In the first instance, data is collected by a researcher or a team of researchers, and the first (data) ‘use’ is by that individual or research team. If the data originator(s) use(s) the same dataset for any later purpose, relating to the original project or not, that too would count as a ‘use’. If the data is shared, including as open data, that would be considered a ‘reuse’. In other words, ‘reuse’ implies a subsequent use of the data by someone other than the originator(s).19

In practice, it can be difficult to monitor data reuse, mainly because researchers rarely cite the repository [251]. At the same time, data originators themselves inconsistently cite data they deposit for reuse. Encouraging consistent data citation practices might increase dissemination,20 yet the factors that motivate researchers to reuse data deposited by others are not well understood.

With advances in technology providing better instrumentation and techniques for gathering data, the quantity of data available for reuse is increasing. At the same time, the reuse and sharing of data are becoming prominent in disciplines where these practices were once uncommon [252]. Data reuse is common in geospatial sciences, astronomy, clinical research, social media, and genomic research, among other areas.

Many obstacles to data reuse remain. They arise largely due the fact that ‘releasing data and making it usable are quite different matters’.21 Successful data reuse necessitates detailed documentation of the original data collection and processing steps in the language and in the context that would enable interpretation of the data by any subsequent user. Such data is often referred to as metadata.

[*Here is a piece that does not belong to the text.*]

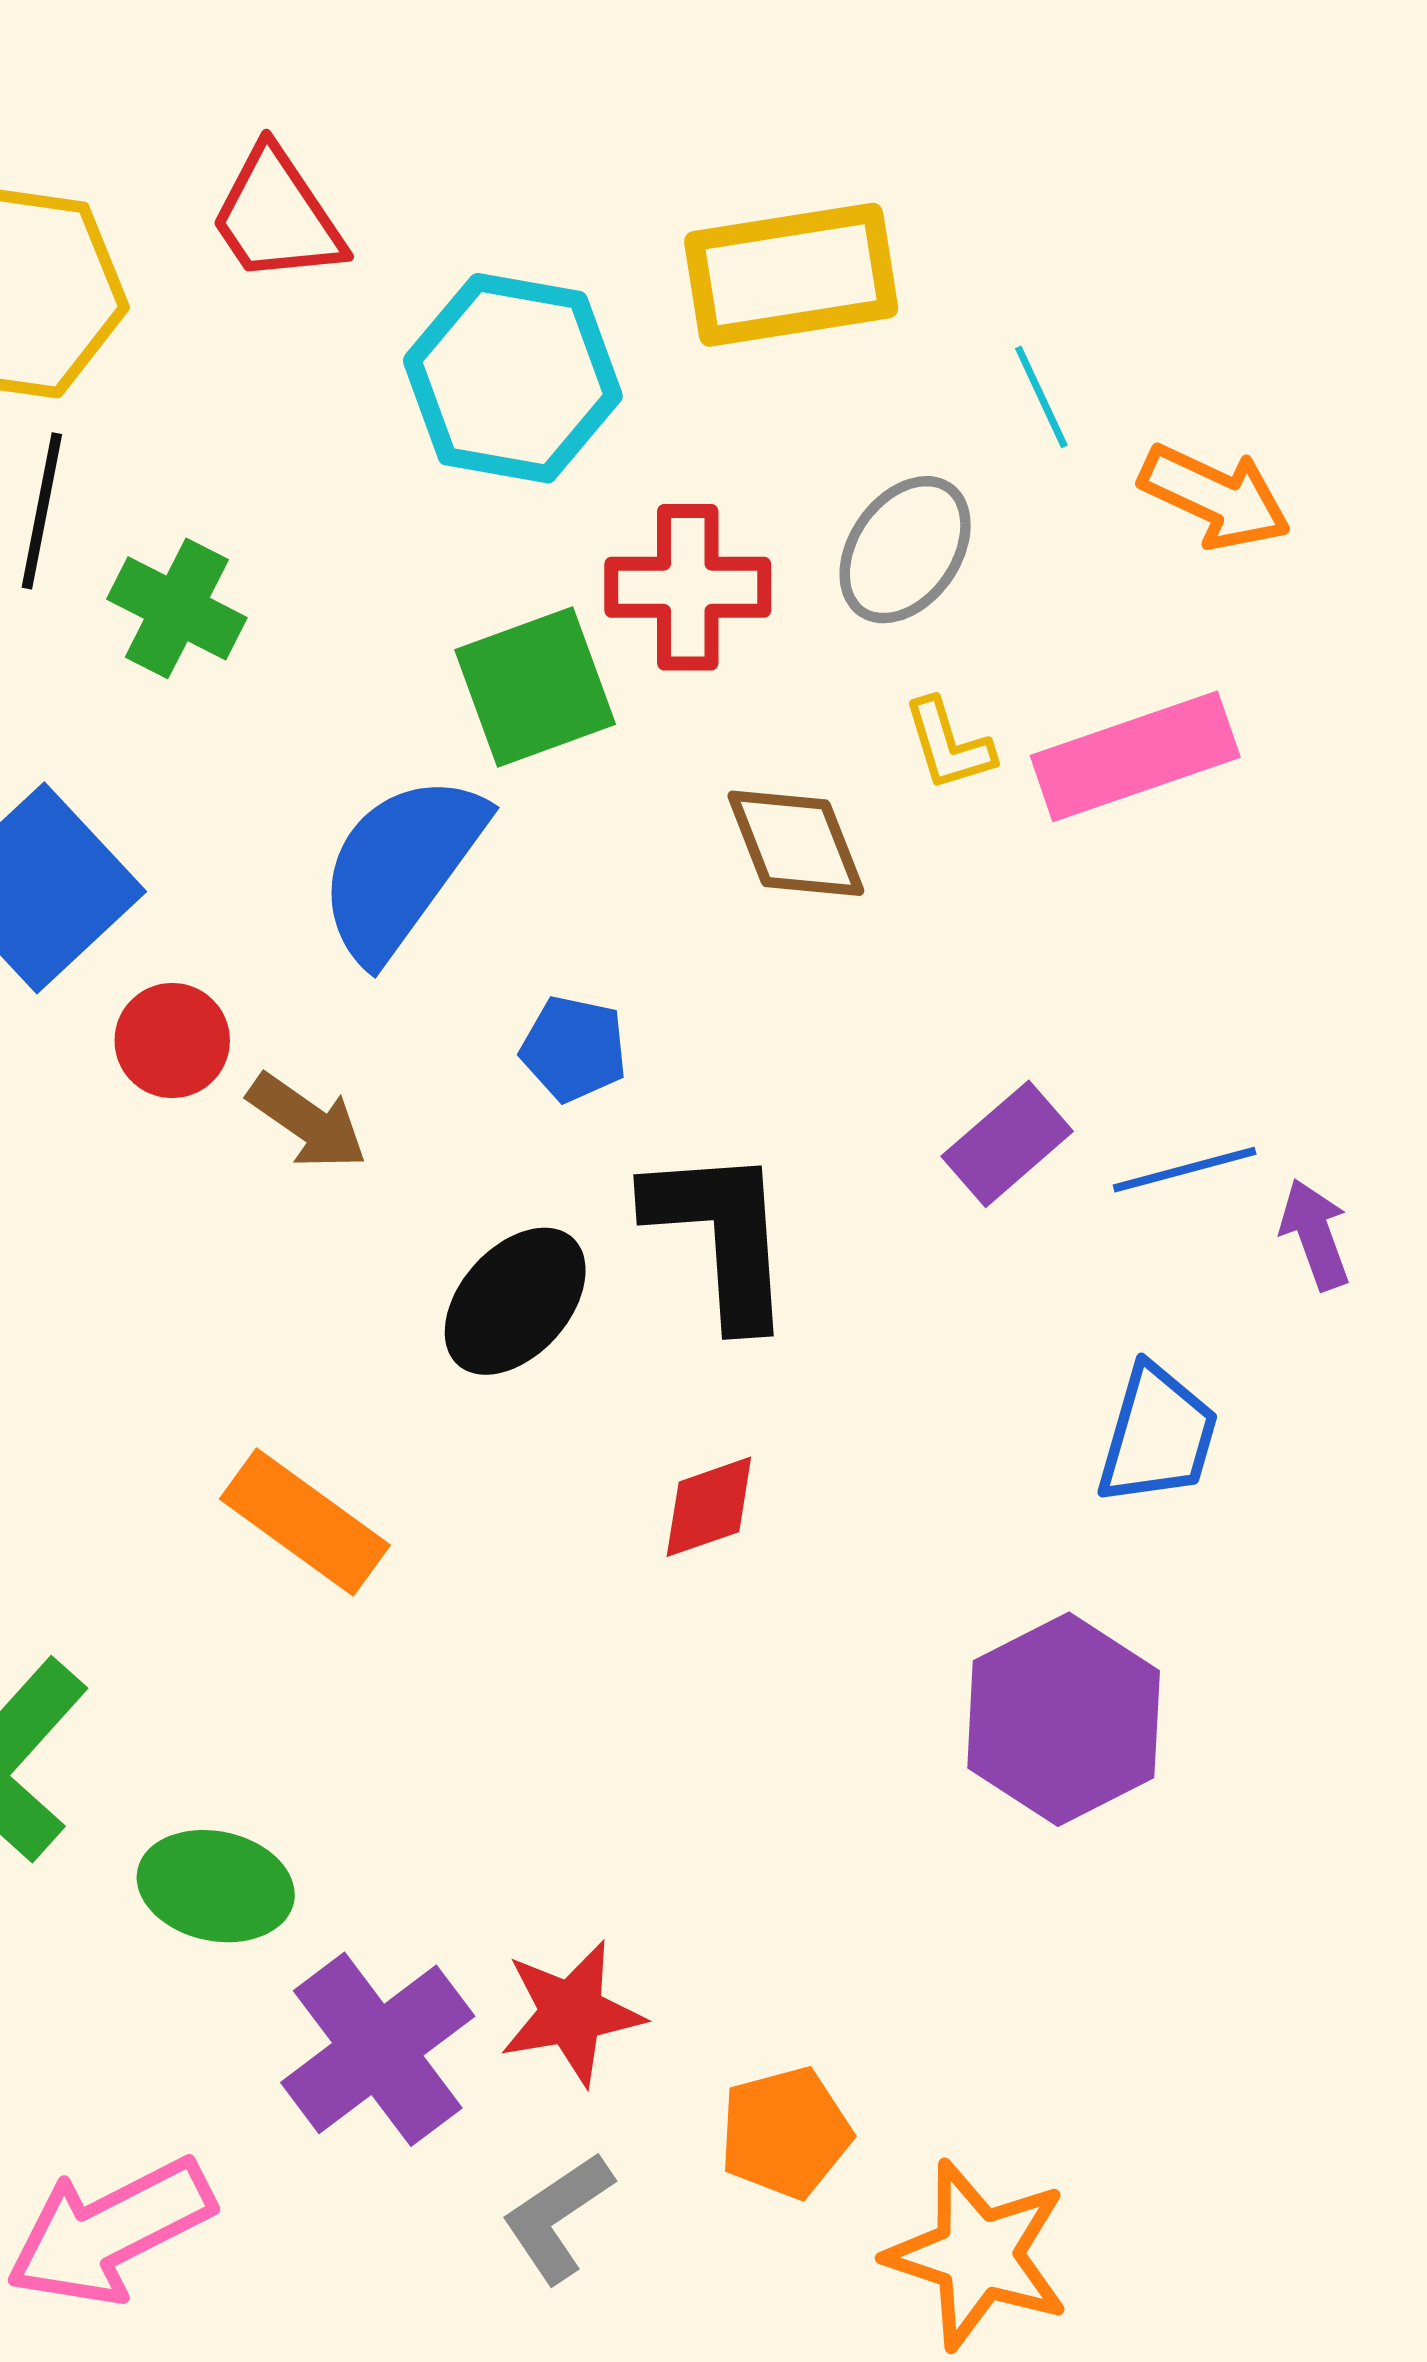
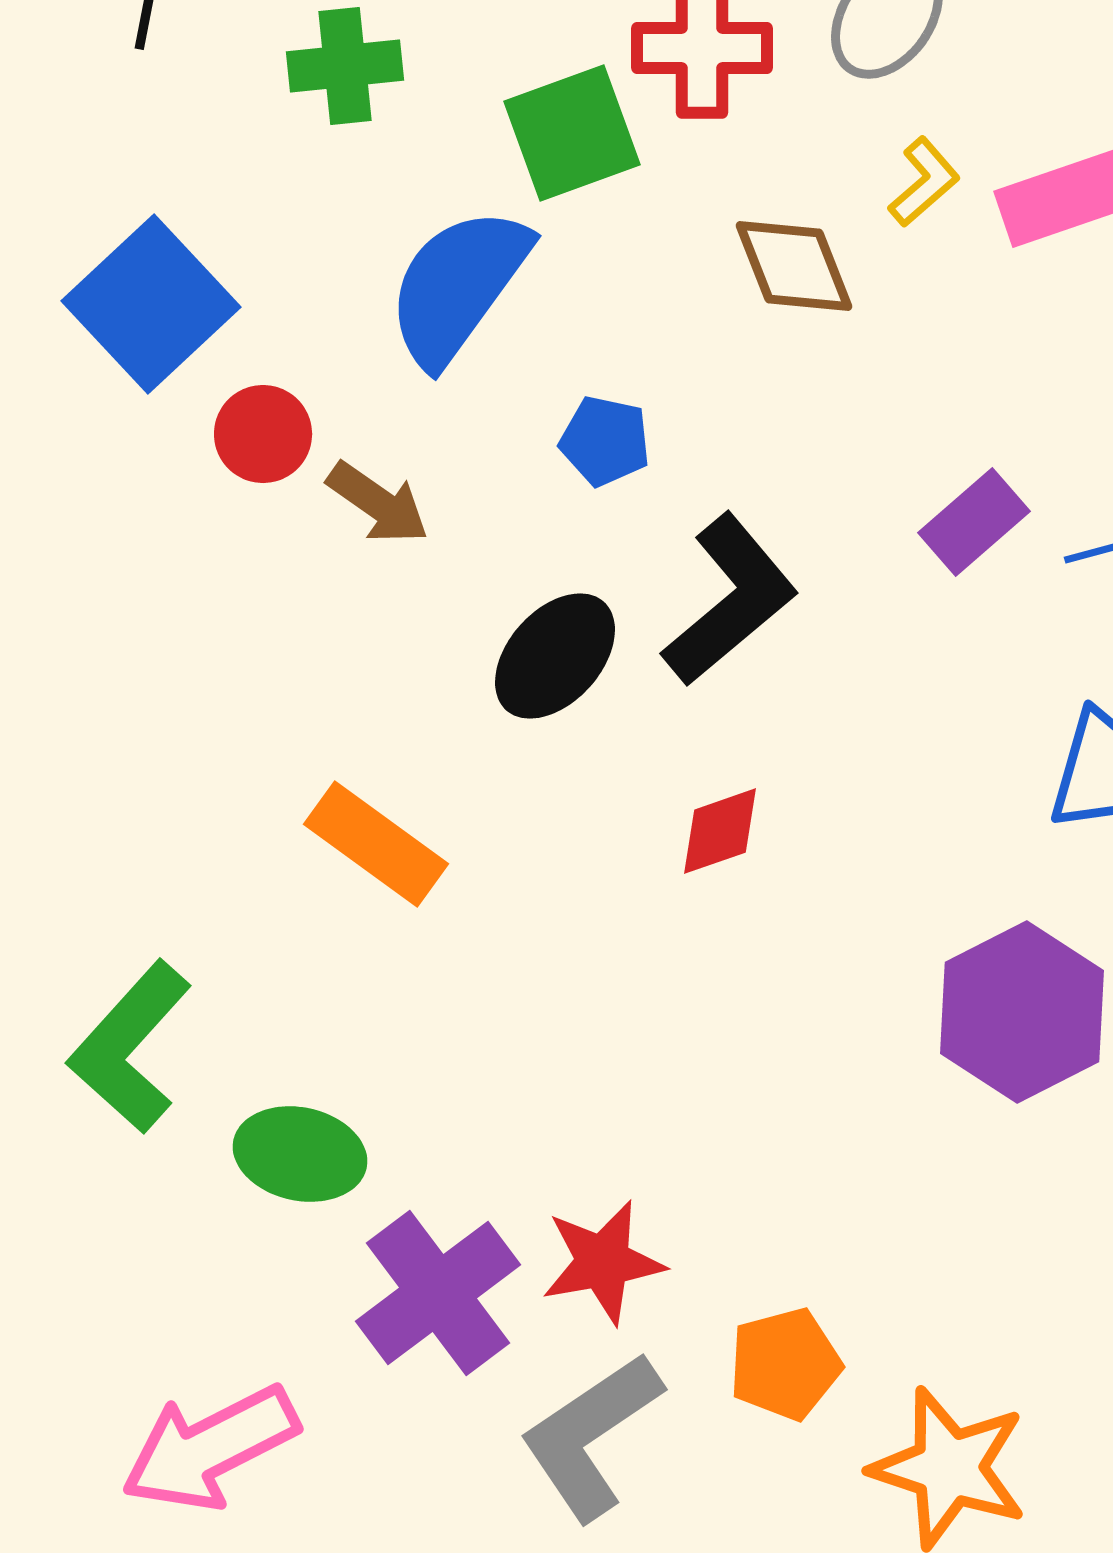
green cross: (177, 608) -> (345, 66), moved, turned -33
yellow L-shape: (948, 745) -> (924, 182), turned -114
black L-shape: (721, 1235) -> (730, 600), turned 54
gray L-shape: (557, 2217) -> (591, 1436), size x1.5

Yet the requirements for data appear to be far broader than is currently captured by the meaning of metadata. For example, detailed description of the unique methods by which data was collected, processed, cleaned, analysed, grouped, and interpreted in statistically correct ways may all be necessary to enable reuse. Information about the software used, including the software version, may also be required, especially in cases where reproducibility is the desired objective. The software used by the data originator may not be available freely or may require upgrading, which can decrease the possibilities for data reuse.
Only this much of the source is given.